MOTORPSYCHO, Little Lucid Moments (Stickman, 2008)

Chiamatelo Ep, se vi pare: la produzione degli scandinavi ne è strapiena e di certo loro non si risentiranno. Ma si consideri che, a dispetto dei suoi soli quattro brani, “Little Lucid Moments” conta un ammontare di sessanta minuti buoni, molto più di quanto possano vantare certi full lenght da dieci anche dodici pezzi cadauno. I quattro nuovi Momenti non sono poi così Piccoli (e neanche così lucidi, se è per questo), e quasi quasi potremmo dire che i Motorpsycho tornino a sfidare le nuove generazioni dei vari post-emo-neoproggher sul loro territorio, quello delle grandi lunghezze: se non fosse che, al contrario di questi ultimi, i tre di Trondheim non amano affatto irretire il proprio ascoltatore in millimetriche maglie di lana caprina; preferiscono di gran lunga corrergli incontro e con la forza dell’ignoranza sonica schiaffeggiarlo al suon di basso di Bent Saether.

Chiamatela psichedelia, quindi, o anche space rock se vi pare: non sono che due dei tanti generi – Dio solo sa quanti – che il terzetto ha saputo attraversare nel corso degli anni, e anche la stessa forma della suite sembrerebbe confermare questa direzione. Ma anche qui è d’obbligo considerare che – fatte salve alcune pause divaganti quasi fisiologiche e l’introspettiva “Year zero”- a fornire il grosso della creta sonora è piuttosto l’alt. rock nerboruto che già in passato era stato materia prima di capolavori epocali quali “Angels and Daemons at play” o lo stesso “Demon Box”. Consumato il divorzio con il componente storico Gebhardt, ora la formazione è forte di un propulsore ritmico nuovo di zecca, quello del neoassunto Kenneth Kapstad, più giovane degli altri due di quasi un decennio: è lui ad inaugurare in staccata la title-track ed è ancora lui che scandisce le ultime, esauste scudisciate, a conclusione di una poderosa “The Alchemyst” capace di far arrossire anche il più robusto dei Thurston Moore.
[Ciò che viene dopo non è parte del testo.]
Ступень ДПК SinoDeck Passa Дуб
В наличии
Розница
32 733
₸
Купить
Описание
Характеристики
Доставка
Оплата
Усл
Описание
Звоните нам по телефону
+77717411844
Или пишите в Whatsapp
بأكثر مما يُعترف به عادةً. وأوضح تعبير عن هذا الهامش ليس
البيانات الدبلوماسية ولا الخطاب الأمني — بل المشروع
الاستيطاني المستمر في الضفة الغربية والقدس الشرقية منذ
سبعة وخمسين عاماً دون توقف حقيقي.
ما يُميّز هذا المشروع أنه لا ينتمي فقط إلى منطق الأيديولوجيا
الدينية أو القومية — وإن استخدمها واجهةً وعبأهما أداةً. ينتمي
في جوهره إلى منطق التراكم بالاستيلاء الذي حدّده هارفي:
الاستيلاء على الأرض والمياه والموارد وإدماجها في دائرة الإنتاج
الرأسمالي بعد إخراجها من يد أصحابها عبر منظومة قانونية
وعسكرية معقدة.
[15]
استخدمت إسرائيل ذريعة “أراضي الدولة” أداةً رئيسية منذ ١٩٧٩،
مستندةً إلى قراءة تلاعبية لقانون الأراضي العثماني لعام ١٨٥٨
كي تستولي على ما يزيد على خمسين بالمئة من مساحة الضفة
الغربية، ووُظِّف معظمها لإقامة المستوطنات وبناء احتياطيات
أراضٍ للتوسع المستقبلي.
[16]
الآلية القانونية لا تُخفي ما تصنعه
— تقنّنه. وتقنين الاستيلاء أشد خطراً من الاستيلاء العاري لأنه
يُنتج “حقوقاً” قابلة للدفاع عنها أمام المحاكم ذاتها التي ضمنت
Il tempo e la maturazione negli ascolti sapranno dire se la statura di “Little Lucid Moments” potrà anche solo avvicinarsi a quella dei due capolavori che si citavano poco fa, o se invece si tratta di un apprezzabile intervallo per ingannare il tempo, l’incisione di un sadico rodaggio per il nuovo batterista, che peraltro ne uscirebbe a testa alta. Ciò che invece ci è dato capire fin d’ora è che, prima di far suonare così anche i propri “esercizi” muscolari, ai pivelli postemoneoprogheccetera mancano ancora diverse minestre da mandare giù.